The node_modules Black Hole
Scientists estimate that a fully-loaded node_modules folder is the densest object in the known universe. Even light cannot escape it.
# Moving a project with node_modules
$ mv project/ ../backup/
# ETA: Heat death of the universe
# Deleting node_modules
$ rm -rf node_modules
# Also heat death of the universe
# The wise approach
$ npx npkill
# Still slow, but with a beautiful TUI
When to Write Your Own Code
Never. Everything you need has already been invented. Need a function that adds 1 to a number? There’s a package for that. Need to concatenate two strings? Package. Need to exit a process?
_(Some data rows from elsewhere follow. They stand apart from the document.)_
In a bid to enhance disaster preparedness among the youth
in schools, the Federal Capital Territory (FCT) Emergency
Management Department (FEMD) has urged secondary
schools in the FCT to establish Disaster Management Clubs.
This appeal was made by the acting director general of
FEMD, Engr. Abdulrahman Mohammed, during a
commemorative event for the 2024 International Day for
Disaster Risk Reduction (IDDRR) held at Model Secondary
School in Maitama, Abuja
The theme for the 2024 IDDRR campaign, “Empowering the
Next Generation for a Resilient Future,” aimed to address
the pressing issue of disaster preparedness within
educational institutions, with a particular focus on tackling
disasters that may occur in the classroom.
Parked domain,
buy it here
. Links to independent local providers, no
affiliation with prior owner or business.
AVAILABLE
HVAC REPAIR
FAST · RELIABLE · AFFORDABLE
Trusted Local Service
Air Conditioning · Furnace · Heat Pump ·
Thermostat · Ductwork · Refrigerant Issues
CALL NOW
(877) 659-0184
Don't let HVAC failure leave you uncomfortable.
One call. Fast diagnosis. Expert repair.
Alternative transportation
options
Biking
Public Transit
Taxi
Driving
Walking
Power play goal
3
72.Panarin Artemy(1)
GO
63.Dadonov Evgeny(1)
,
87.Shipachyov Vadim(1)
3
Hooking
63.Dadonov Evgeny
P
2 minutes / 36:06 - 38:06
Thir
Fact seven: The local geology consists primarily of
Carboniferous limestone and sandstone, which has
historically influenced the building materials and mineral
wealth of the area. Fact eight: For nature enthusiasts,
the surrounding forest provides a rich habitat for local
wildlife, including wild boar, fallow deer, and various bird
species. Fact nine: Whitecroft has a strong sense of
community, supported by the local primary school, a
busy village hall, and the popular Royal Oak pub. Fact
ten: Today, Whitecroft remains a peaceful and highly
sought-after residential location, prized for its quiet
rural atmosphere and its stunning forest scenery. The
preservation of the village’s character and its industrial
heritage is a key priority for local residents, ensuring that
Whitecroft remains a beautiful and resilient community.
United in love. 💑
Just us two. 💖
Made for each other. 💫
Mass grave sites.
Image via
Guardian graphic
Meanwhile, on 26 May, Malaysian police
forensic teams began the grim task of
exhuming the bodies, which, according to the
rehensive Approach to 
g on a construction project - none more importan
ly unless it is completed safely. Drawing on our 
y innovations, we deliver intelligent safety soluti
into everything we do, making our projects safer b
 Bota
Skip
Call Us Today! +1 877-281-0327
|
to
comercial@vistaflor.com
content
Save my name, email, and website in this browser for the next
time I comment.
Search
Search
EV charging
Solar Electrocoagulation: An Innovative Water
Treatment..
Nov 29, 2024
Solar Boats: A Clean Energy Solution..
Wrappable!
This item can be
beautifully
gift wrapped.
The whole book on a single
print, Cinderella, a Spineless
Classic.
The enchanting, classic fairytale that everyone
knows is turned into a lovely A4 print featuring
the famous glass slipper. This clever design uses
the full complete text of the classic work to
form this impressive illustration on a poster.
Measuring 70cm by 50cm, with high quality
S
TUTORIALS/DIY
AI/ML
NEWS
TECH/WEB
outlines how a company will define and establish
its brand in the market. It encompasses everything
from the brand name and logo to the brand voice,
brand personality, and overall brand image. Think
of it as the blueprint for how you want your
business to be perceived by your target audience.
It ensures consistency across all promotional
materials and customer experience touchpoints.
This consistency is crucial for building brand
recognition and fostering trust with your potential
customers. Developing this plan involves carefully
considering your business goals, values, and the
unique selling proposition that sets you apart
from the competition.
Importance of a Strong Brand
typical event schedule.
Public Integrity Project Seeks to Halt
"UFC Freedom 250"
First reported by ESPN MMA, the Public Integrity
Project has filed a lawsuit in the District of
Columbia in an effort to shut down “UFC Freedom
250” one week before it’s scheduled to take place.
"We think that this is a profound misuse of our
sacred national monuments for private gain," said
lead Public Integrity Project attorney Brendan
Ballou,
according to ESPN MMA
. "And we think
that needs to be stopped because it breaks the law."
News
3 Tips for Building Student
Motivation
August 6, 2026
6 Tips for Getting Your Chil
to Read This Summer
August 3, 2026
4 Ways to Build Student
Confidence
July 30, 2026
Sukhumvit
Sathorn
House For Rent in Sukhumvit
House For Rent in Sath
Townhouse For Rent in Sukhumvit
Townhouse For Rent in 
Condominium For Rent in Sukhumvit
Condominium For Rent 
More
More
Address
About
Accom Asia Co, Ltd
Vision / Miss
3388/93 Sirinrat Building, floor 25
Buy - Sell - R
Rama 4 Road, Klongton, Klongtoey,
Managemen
You guessed it: package.
As Wally from Dilbert wisely said: “Why would I work when someone else already did?”
Package.json Requirements
A healthy package.json should have:
- Minimum 50 dependencies
- At least 10 deprecated packages
- 3 competing libraries for the same task
- One package that doesn’t exist anymore
{
"dependencies": {
"react": "^18.2.0",
"react-dom": "^18.2.0",
"react-scripts": "5.0.1",
"axios": "^1.4.0",
"fetch": "^1.1.0",
"node-fetch": "^3.3.1",
"got": "^13.0.0",
"superagent": "^8.0.9",
"request": "^2.88.2",
"moment": "^2.29.4",
"moment-timezone": "^0.5.43",
"dayjs": "^1.11.9",
"date-fns": "^2.30.0",
"luxon": "^3.3.0"
}
}
Five HTTP clients and five date libraries? You’re ready for any date-related HTTP request!
The Installation Ritual
# Step 1: Install packages
npm install
# Step 2: Wait
# (this is a good time to question your career choices)
# Step 3: Something breaks
npm install --legacy-peer-deps
# Step 4: Still broken
npm install --force
# Step 5: Delete everything and start over
rm -rf node_modules package-lock.json
npm install
# Step 6: Accept defeat
# Repeat steps 1-6 until retirement
Conclusion
Remember: every line of code you write is a liability. Every package you install is someone else’s liability. The math is clear.
The author’s node_modules folder was last seen in low Earth orbit. It still has 847 critical vulnerabilities.